■ How to complete this task: The full set of entries needs to be reproduced exactly.
[Exercise inputs — start]
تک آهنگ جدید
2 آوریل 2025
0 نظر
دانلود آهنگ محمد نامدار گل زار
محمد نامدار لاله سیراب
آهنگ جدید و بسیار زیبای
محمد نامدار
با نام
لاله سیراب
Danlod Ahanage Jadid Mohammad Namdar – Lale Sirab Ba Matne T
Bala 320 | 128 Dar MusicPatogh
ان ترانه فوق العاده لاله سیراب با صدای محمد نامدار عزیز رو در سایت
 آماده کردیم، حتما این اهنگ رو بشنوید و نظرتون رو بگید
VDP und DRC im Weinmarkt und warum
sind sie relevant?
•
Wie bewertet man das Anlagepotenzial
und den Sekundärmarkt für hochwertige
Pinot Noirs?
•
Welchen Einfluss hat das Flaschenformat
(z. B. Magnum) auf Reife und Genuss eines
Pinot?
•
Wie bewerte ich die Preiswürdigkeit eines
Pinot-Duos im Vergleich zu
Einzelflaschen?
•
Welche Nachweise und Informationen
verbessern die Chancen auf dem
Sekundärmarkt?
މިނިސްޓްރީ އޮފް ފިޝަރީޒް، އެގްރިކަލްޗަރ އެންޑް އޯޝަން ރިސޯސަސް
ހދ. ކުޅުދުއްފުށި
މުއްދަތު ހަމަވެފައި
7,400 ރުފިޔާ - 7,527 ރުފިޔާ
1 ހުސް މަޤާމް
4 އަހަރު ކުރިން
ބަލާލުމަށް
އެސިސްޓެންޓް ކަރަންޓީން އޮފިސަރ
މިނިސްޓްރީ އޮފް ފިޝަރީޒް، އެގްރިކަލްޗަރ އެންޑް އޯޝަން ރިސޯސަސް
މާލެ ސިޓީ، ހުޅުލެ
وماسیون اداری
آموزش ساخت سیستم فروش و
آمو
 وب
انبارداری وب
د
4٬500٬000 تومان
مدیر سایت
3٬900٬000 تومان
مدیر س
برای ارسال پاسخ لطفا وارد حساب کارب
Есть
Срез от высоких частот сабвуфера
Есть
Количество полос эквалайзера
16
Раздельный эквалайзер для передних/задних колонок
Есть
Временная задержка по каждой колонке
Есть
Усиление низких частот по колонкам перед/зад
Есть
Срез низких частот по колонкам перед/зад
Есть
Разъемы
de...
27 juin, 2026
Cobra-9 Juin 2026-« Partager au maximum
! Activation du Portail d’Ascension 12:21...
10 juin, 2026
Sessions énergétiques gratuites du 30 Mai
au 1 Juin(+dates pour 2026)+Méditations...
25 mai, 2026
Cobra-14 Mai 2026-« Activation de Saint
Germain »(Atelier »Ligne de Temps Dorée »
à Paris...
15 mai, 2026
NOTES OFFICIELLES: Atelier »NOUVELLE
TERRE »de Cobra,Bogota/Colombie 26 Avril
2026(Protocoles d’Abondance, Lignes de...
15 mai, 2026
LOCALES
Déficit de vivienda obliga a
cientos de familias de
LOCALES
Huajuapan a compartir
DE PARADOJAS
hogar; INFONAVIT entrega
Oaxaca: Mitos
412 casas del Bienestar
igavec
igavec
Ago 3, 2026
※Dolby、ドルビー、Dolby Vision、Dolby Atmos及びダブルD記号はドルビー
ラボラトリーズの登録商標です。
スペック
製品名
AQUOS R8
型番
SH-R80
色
[Exercise inputs — finish]
■ Written reply:
تک آهنگ جدید
2 آوریل 2025
0 نظر
دانلود آهنگ محمد نامدار گل زار
محمد نامدار لاله سیراب
آهنگ جدید و بسیار زیبای
محمد نامدار
با نام
لاله سیراب
Danlod Ahanage Jadid Mohammad Namdar – Lale Sirab Ba Matne T
Bala 320 | 128 Dar MusicPatogh
ان ترانه فوق العاده لاله سیراب با صدای محمد نامدار عزیز رو در سایت
 آماده کردیم، حتما این اهنگ رو بشنوید و نظرتون رو بگید
VDP und DRC im Weinmarkt und warum
sind sie relevant?
•
Wie bewertet man das Anlagepotenzial
und den Sekundärmarkt für hochwertige
Pinot Noirs?
•
Welchen Einfluss hat das Flaschenformat
(z. B. Magnum) auf Reife und Genuss eines
Pinot?
•
Wie bewerte ich die Preiswürdigkeit eines
Pinot-Duos im Vergleich zu
Einzelflaschen?
•
Welche Nachweise und Informationen
verbessern die Chancen auf dem
Sekundärmarkt?
މިނިސްޓްރީ އޮފް ފިޝަރީޒް، އެގްރިކަލްޗަރ އެންޑް އޯޝަން ރިސޯސަސް
ހދ. ކުޅުދުއްފުށި
މުއްދަތު ހަމަވެފައި
7,400 ރުފިޔާ - 7,527 ރުފިޔާ
1 ހުސް މަޤާމް
4 އަހަރު ކުރިން
ބަލާލުމަށް
އެސިސްޓެންޓް ކަރަންޓީން އޮފިސަރ
މިނިސްޓްރީ އޮފް ފިޝަރީޒް، އެގްރިކަލްޗަރ އެންޑް އޯޝަން ރިސޯސަސް
މާލެ ސިޓީ، ހުޅުލެ
وماسیون اداری
آموزش ساخت سیستم فروش و
آمو
 وب
انبارداری وب
د
4٬500٬000 تومان
مدیر سایت
3٬900٬000 تومان
مدیر س
برای ارسال پاسخ لطفا وارد حساب کارب
Есть
Срез от высоких частот сабвуфера
Есть
Количество полос эквалайзера
16
Раздельный эквалайзер для передних/задних колонок
Есть
Временная задержка по каждой колонке
Есть
Усиление низких частот по колонкам перед/зад
Есть
Срез низких частот по колонкам перед/зад
Есть
Разъемы
de...
27 juin, 2026
Cobra-9 Juin 2026-« Partager au maximum
! Activation du Portail d’Ascension 12:21...
10 juin, 2026
Sessions énergétiques gratuites du 30 Mai
au 1 Juin(+dates pour 2026)+Méditations...
25 mai, 2026
Cobra-14 Mai 2026-« Activation de Saint
Germain »(Atelier »Ligne de Temps Dorée »
à Paris...
15 mai, 2026
NOTES OFFICIELLES: Atelier »NOUVELLE
TERRE »de Cobra,Bogota/Colombie 26 Avril
2026(Protocoles d’Abondance, Lignes de...
15 mai, 2026
LOCALES
Déficit de vivienda obliga a
cientos de familias de
LOCALES
Huajuapan a compartir
DE PARADOJAS
hogar; INFONAVIT entrega
Oaxaca: Mitos
412 casas del Bienestar
igavec
igavec
Ago 3, 2026
※Dolby、ドルビー、Dolby Vision、Dolby Atmos及びダブルD記号はドルビー
ラボラトリーズの登録商標です。
スペック
製品名
AQUOS R8
型番
SH-R80
色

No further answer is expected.